■ What the task requires ■
Leave the images out. Give every line below again, precisely.

BEGIN Source data

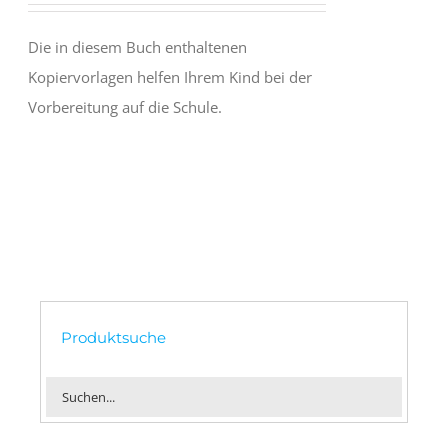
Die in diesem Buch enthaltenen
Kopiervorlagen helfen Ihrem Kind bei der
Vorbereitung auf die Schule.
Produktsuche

END Source data

■ Response for this exercise ■
Die in diesem Buch enthaltenen
Kopiervorlagen helfen Ihrem Kind bei der
Vorbereitung auf die Schule.
Produktsuche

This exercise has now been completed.